Les employés ont cherché deux fois à organiser des grèves « légales », c’est-à-dire en concertation avec leur employeur, mais toutes leurs tentatives se sont révélées inutiles. « Bref, on a décidé de commencer une grève spontanée. Nous avons occupé le lobby de l’hôtel, personne n’a travaillé pendant des semaines ». C’est peut-être le moment plus dur de l’Holiday Inn, après la période de la guerre. Comme les factures ne sont pas payées, l’immeuble ne reçoit plus de gaz et les ordures s’entassent autour de la structure.

« Ici, on était les propriétaires »

A mi-avril, les employés de l’Holiday Inn ont finalement réussi à porter plainte contre l’administration et à demander le début d’une procédure de faillite. « C’était la seule façon », souligne Dragana Pilipović, « il fallait obliger l’administration à payer les salaires en retard ». Les démarches légales, toutefois, sont très compliquées. Les inspecteurs nommés par le tribunal ont accès aux documents comptables, mais n’arrivent à contacter aucun membre de l’administration. Keuss ne réagit pas à l’action de la justice bosnienne. Personne du conseil d’administration ne vient travailler dans l’immeuble et le directeur, Fetahagić, se dit malade. Au début de juin, Nedim Memić, le curateur nommé par le tribunal, est attaqué par des inconnus qui menacent sa famille. Il décide de présenter sa démission et de renoncer à sa tâche.

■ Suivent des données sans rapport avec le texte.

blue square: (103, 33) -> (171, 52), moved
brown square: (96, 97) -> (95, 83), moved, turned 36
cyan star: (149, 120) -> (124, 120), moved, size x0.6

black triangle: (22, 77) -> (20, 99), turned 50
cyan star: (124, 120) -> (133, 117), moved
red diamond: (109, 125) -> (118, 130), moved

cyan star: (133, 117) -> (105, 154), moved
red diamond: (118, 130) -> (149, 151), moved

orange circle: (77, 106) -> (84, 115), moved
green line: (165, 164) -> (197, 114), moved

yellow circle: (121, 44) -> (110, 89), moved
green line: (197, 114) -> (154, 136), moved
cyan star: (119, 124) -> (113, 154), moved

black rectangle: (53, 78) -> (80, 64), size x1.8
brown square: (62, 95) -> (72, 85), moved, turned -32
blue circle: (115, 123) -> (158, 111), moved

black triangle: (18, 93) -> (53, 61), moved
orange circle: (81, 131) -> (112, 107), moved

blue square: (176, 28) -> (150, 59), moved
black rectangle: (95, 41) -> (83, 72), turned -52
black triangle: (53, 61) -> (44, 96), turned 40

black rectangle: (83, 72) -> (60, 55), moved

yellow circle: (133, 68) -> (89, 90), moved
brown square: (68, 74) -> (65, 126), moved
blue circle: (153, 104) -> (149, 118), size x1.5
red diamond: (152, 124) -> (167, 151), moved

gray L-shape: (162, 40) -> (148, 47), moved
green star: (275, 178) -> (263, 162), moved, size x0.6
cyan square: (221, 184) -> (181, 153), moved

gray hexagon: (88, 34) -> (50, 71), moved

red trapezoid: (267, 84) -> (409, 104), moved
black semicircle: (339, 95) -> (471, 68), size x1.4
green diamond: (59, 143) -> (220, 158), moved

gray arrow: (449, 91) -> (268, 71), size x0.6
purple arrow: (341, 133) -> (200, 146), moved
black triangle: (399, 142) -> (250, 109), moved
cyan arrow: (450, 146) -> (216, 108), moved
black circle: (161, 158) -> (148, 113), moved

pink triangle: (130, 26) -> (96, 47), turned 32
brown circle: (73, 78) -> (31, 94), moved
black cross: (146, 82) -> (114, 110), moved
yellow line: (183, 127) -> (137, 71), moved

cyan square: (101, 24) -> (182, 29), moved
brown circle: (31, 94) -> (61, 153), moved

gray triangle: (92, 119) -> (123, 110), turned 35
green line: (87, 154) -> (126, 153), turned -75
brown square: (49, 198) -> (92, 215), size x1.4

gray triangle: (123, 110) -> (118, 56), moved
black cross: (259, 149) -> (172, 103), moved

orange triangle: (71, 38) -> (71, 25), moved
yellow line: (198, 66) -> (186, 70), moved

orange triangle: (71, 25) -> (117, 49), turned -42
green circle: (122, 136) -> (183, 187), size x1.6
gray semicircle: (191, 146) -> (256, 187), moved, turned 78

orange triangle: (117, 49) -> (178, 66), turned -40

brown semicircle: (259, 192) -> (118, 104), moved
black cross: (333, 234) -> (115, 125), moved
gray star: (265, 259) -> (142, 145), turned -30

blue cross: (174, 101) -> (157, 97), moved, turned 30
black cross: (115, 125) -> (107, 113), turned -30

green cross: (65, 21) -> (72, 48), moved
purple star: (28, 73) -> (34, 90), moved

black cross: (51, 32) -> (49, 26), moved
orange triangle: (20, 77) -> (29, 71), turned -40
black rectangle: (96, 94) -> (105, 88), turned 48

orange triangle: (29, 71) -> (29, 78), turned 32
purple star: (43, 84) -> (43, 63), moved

L’avenir de l’Holiday Inn demeure incertain. Les employés vivent au jour le jour, en espérant qu’une solution définitive (et peut-être une nouvelle administration) pourra être trouvée après l’été. « Quand je repense qu’avant la guerre, nous avions une partie de l’hôtel, je n’arrive pas à le croire », murmure Hajro. « Désormais, l’Holiday Inn est condamné. Nous ne sommes plus compétitifs, nous ne pouvons pas résister face à la concurrence des nouveaux hôtels qui ont ouvert ces dernières années. Les gens qui ont assez d’argent vont à l’hôtel Europa, à l’hôtel Bristol… ». Le lobby désert semble donner raison à l’ancien travailleur. Les jours où les grands du monde yougoslave venaient ici sont terminés. L’Holiday Inn, jadis symbole de Sarajevo, rejoint lentement la galerie des fantômes de la capitale bosnienne.